- **Work order**:
Please output the listing that follows exactly, but keep all images out.
(Data for processing begins)
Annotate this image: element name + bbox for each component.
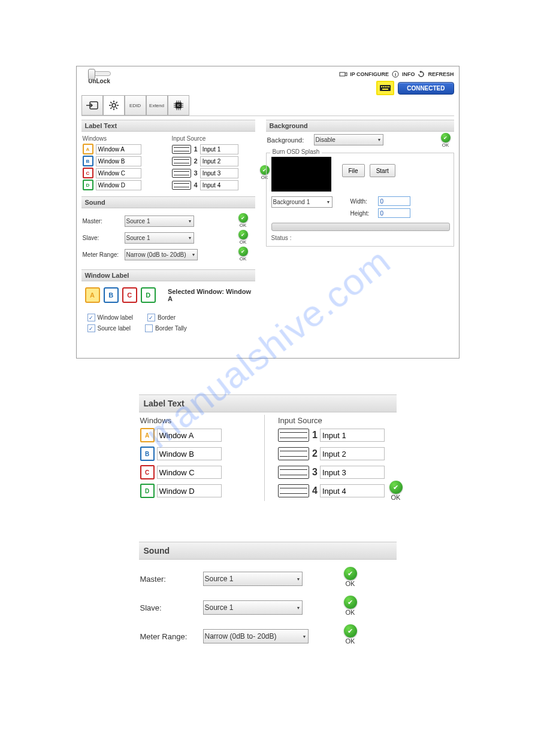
slave-ok-button-crop[interactable]: ✔OK xyxy=(344,596,357,616)
keyboard-icon[interactable] xyxy=(376,81,394,95)
select-window-c-button[interactable]: C xyxy=(122,287,137,303)
sound-header-crop: Sound xyxy=(139,542,397,560)
svg-rect-9 xyxy=(382,89,388,90)
inputs-subhead-crop: Input Source xyxy=(278,416,395,425)
window-a-icon: A xyxy=(83,144,93,154)
tab-extend[interactable]: Extend xyxy=(146,95,168,116)
info-link[interactable]: INFO xyxy=(402,71,415,77)
background-ok-button[interactable]: ✔OK xyxy=(441,133,451,148)
source-label-checkbox[interactable]: ✓Source label xyxy=(87,324,131,332)
select-window-d-button[interactable]: D xyxy=(141,287,156,303)
svg-rect-3 xyxy=(380,85,391,91)
master-ok-button-crop[interactable]: ✔OK xyxy=(344,567,357,587)
ip-configure-icon xyxy=(339,70,347,78)
input-1-icon-crop xyxy=(278,429,309,442)
file-button[interactable]: File xyxy=(342,164,365,177)
window-c-icon-crop: C xyxy=(140,465,155,479)
ip-configure-link[interactable]: IP CONFIGURE xyxy=(350,71,389,77)
input-2-field-crop[interactable] xyxy=(320,447,385,460)
input-1-field-crop[interactable] xyxy=(320,429,385,442)
osd-bg-select[interactable]: Background 1 xyxy=(271,196,333,208)
tab-input-icon[interactable] xyxy=(81,95,103,116)
lock-slider[interactable] xyxy=(88,71,111,76)
window-label-panel: A B C D Selected Window: Window A ✓Windo… xyxy=(81,281,255,340)
border-checkbox[interactable]: ✓Border xyxy=(147,314,176,321)
master-label: Master: xyxy=(83,218,125,224)
window-d-icon-crop: D xyxy=(140,484,155,498)
meter-ok-button[interactable]: ✔OK xyxy=(238,247,248,262)
input-4-num: 4 xyxy=(194,181,198,189)
svg-rect-5 xyxy=(383,86,384,87)
width-input[interactable] xyxy=(378,196,410,206)
input-3-num-crop: 3 xyxy=(312,467,318,478)
svg-rect-7 xyxy=(386,86,388,87)
meter-select[interactable]: Narrow (0dB to- 20dB) xyxy=(125,249,198,260)
selected-window-text: Selected Window: Window A xyxy=(168,288,254,302)
input-4-num-crop: 4 xyxy=(312,485,318,496)
svg-text:i: i xyxy=(395,72,396,77)
master-label-crop: Master: xyxy=(140,575,203,584)
window-b-icon: B xyxy=(83,156,93,166)
meter-select-crop[interactable]: Narrow (0dB to- 20dB) xyxy=(203,629,309,643)
slave-select[interactable]: Source 1 xyxy=(125,232,194,244)
progress-bar xyxy=(271,223,450,231)
window-d-input-crop[interactable] xyxy=(157,484,222,497)
info-icon: i xyxy=(391,70,400,78)
window-c-input-crop[interactable] xyxy=(157,466,222,479)
window-d-icon: D xyxy=(83,180,93,190)
refresh-link[interactable]: REFRESH xyxy=(428,71,454,77)
tab-ic-icon[interactable]: IC xyxy=(168,95,189,116)
status-label: Status : xyxy=(271,235,449,241)
window-d-input[interactable] xyxy=(96,180,141,190)
background-panel: Background: Disable ✔OK xyxy=(266,132,454,150)
label-text-ok-button-crop[interactable]: ✔OK xyxy=(389,481,403,501)
connected-button[interactable]: CONNECTED xyxy=(398,82,454,95)
background-select[interactable]: Disable xyxy=(314,134,383,145)
input-1-num: 1 xyxy=(194,145,198,153)
svg-text:IC: IC xyxy=(177,104,180,107)
input-3-field-crop[interactable] xyxy=(320,466,385,479)
height-input[interactable] xyxy=(378,208,410,218)
window-b-input[interactable] xyxy=(96,156,141,166)
input-3-field[interactable] xyxy=(200,168,238,178)
burn-osd-title: Burn OSD Splash xyxy=(270,148,322,155)
tab-edid[interactable]: EDID xyxy=(125,95,146,116)
meter-ok-button-crop[interactable]: ✔OK xyxy=(344,624,357,645)
width-label: Width: xyxy=(350,198,374,205)
label-text-header-crop: Label Text xyxy=(139,394,397,412)
input-4-field[interactable] xyxy=(200,180,238,190)
tab-settings-icon[interactable] xyxy=(103,95,125,116)
slave-select-crop[interactable]: Source 1 xyxy=(203,600,303,615)
master-ok-button[interactable]: ✔OK xyxy=(238,213,248,228)
window-a-input[interactable] xyxy=(96,144,141,154)
label-text-panel: Windows A B C D Input Source 1 2 3 4 xyxy=(81,132,255,196)
input-2-num-crop: 2 xyxy=(312,448,318,459)
slave-ok-button[interactable]: ✔OK xyxy=(238,230,248,245)
window-b-icon-crop: B xyxy=(140,447,155,461)
slave-label-crop: Slave: xyxy=(140,603,203,612)
window-label-checkbox[interactable]: ✓Window label xyxy=(87,314,133,321)
window-c-input[interactable] xyxy=(96,168,141,178)
background-label: Background: xyxy=(267,136,309,144)
border-tally-checkbox[interactable]: Border Tally xyxy=(145,324,187,332)
lock-slider-area: UnLock xyxy=(81,70,117,84)
master-select[interactable]: Source 1 xyxy=(125,215,194,227)
svg-rect-0 xyxy=(340,72,345,76)
start-button[interactable]: Start xyxy=(370,164,395,177)
windows-subhead: Windows xyxy=(83,135,165,142)
select-window-b-button[interactable]: B xyxy=(104,287,119,303)
svg-point-11 xyxy=(112,104,116,107)
burn-osd-fieldset: Burn OSD Splash File Start Background 1 … xyxy=(266,153,454,247)
window-c-icon: C xyxy=(83,168,93,178)
input-2-field[interactable] xyxy=(200,156,238,166)
topbar: UnLock IP CONFIGURE i INFO REFRESH xyxy=(81,70,454,93)
window-a-input-crop[interactable] xyxy=(157,429,222,442)
input-4-field-crop[interactable] xyxy=(320,484,385,497)
input-1-field[interactable] xyxy=(200,144,238,154)
window-b-input-crop[interactable] xyxy=(157,447,222,460)
master-select-crop[interactable]: Source 1 xyxy=(203,572,303,586)
select-window-a-button[interactable]: A xyxy=(85,287,100,303)
input-2-icon xyxy=(172,157,191,166)
sound-header: Sound xyxy=(81,196,255,208)
window-a-icon-crop: A xyxy=(140,428,155,442)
(Data for processing ends)
- **Exercise output**:
Annotate this image: element name + bbox for each component.
slave-ok-button-crop[interactable]: ✔OK xyxy=(344,596,357,616)
keyboard-icon[interactable] xyxy=(376,81,394,95)
select-window-c-button[interactable]: C xyxy=(122,287,137,303)
sound-header-crop: Sound xyxy=(139,542,397,560)
svg-rect-9 xyxy=(382,89,388,90)
inputs-subhead-crop: Input Source xyxy=(278,416,395,425)
window-a-icon: A xyxy=(83,144,93,154)
tab-extend[interactable]: Extend xyxy=(146,95,168,116)
info-link[interactable]: INFO xyxy=(402,71,415,77)
background-ok-button[interactable]: ✔OK xyxy=(441,133,451,148)
source-label-checkbox[interactable]: ✓Source label xyxy=(87,324,131,332)
select-window-d-button[interactable]: D xyxy=(141,287,156,303)
svg-rect-3 xyxy=(380,85,391,91)
master-ok-button-crop[interactable]: ✔OK xyxy=(344,567,357,587)
ip-configure-icon xyxy=(339,70,347,78)
input-1-icon-crop xyxy=(278,429,309,442)
file-button[interactable]: File xyxy=(342,164,365,177)
window-c-icon-crop: C xyxy=(140,465,155,479)
ip-configure-link[interactable]: IP CONFIGURE xyxy=(350,71,389,77)
input-2-field-crop[interactable] xyxy=(320,447,385,460)
input-1-field-crop[interactable] xyxy=(320,429,385,442)
osd-bg-select[interactable]: Background 1 xyxy=(271,196,333,208)
tab-input-icon[interactable] xyxy=(81,95,103,116)
lock-slider[interactable] xyxy=(88,71,111,76)
window-label-panel: A B C D Selected Window: Window A ✓Windo… xyxy=(81,281,255,340)
border-checkbox[interactable]: ✓Border xyxy=(147,314,176,321)
master-label: Master: xyxy=(83,218,125,224)
window-d-icon-crop: D xyxy=(140,484,155,498)
meter-ok-button[interactable]: ✔OK xyxy=(238,247,248,262)
input-4-num: 4 xyxy=(194,181,198,189)
svg-rect-5 xyxy=(383,86,384,87)
width-input[interactable] xyxy=(378,196,410,206)
input-3-num-crop: 3 xyxy=(312,467,318,478)
svg-rect-7 xyxy=(386,86,388,87)
meter-select[interactable]: Narrow (0dB to- 20dB) xyxy=(125,249,198,260)
selected-window-text: Selected Window: Window A xyxy=(168,288,254,302)
input-4-num-crop: 4 xyxy=(312,485,318,496)
svg-text:i: i xyxy=(395,72,396,77)
master-label-crop: Master: xyxy=(140,575,203,584)
window-b-icon: B xyxy=(83,156,93,166)
meter-select-crop[interactable]: Narrow (0dB to- 20dB) xyxy=(203,629,309,643)
slave-select[interactable]: Source 1 xyxy=(125,232,194,244)
progress-bar xyxy=(271,223,450,231)
window-d-input-crop[interactable] xyxy=(157,484,222,497)
info-icon: i xyxy=(391,70,400,78)
window-c-input-crop[interactable] xyxy=(157,466,222,479)
window-d-icon: D xyxy=(83,180,93,190)
refresh-link[interactable]: REFRESH xyxy=(428,71,454,77)
tab-ic-icon[interactable]: IC xyxy=(168,95,189,116)
status-label: Status : xyxy=(271,235,449,241)
window-d-input[interactable] xyxy=(96,180,141,190)
background-panel: Background: Disable ✔OK xyxy=(266,132,454,150)
label-text-ok-button-crop[interactable]: ✔OK xyxy=(389,481,403,501)
connected-button[interactable]: CONNECTED xyxy=(398,82,454,95)
background-select[interactable]: Disable xyxy=(314,134,383,145)
input-1-num: 1 xyxy=(194,145,198,153)
svg-text:IC: IC xyxy=(177,104,180,107)
input-3-field-crop[interactable] xyxy=(320,466,385,479)
height-input[interactable] xyxy=(378,208,410,218)
window-b-input[interactable] xyxy=(96,156,141,166)
input-3-field[interactable] xyxy=(200,168,238,178)
burn-osd-title: Burn OSD Splash xyxy=(270,148,322,155)
tab-edid[interactable]: EDID xyxy=(125,95,146,116)
meter-ok-button-crop[interactable]: ✔OK xyxy=(344,624,357,645)
width-label: Width: xyxy=(350,198,374,205)
label-text-header-crop: Label Text xyxy=(139,394,397,412)
input-4-field[interactable] xyxy=(200,180,238,190)
tab-settings-icon[interactable] xyxy=(103,95,125,116)
slave-select-crop[interactable]: Source 1 xyxy=(203,600,303,615)
master-ok-button[interactable]: ✔OK xyxy=(238,213,248,228)
window-a-input[interactable] xyxy=(96,144,141,154)
label-text-panel: Windows A B C D Input Source 1 2 3 4 xyxy=(81,132,255,196)
input-2-num-crop: 2 xyxy=(312,448,318,459)
slave-ok-button[interactable]: ✔OK xyxy=(238,230,248,245)
window-b-icon-crop: B xyxy=(140,447,155,461)
slave-label-crop: Slave: xyxy=(140,603,203,612)
window-label-checkbox[interactable]: ✓Window label xyxy=(87,314,133,321)
window-c-input[interactable] xyxy=(96,168,141,178)
background-label: Background: xyxy=(267,136,309,144)
border-tally-checkbox[interactable]: Border Tally xyxy=(145,324,187,332)
lock-slider-area: UnLock xyxy=(81,70,117,84)
master-select[interactable]: Source 1 xyxy=(125,215,194,227)
svg-rect-0 xyxy=(340,72,345,76)
start-button[interactable]: Start xyxy=(370,164,395,177)
windows-subhead: Windows xyxy=(83,135,165,142)
select-window-b-button[interactable]: B xyxy=(104,287,119,303)
svg-point-11 xyxy=(112,104,116,107)
burn-osd-fieldset: Burn OSD Splash File Start Background 1 … xyxy=(266,153,454,247)
window-c-icon: C xyxy=(83,168,93,178)
input-2-field[interactable] xyxy=(200,156,238,166)
topbar: UnLock IP CONFIGURE i INFO REFRESH xyxy=(81,70,454,93)
window-a-input-crop[interactable] xyxy=(157,429,222,442)
input-4-field-crop[interactable] xyxy=(320,484,385,497)
input-1-field[interactable] xyxy=(200,144,238,154)
window-b-input-crop[interactable] xyxy=(157,447,222,460)
master-select-crop[interactable]: Source 1 xyxy=(203,572,303,586)
select-window-a-button[interactable]: A xyxy=(85,287,100,303)
input-2-icon xyxy=(172,157,191,166)
sound-header: Sound xyxy=(81,196,255,208)
window-a-icon-crop: A xyxy=(140,428,155,442)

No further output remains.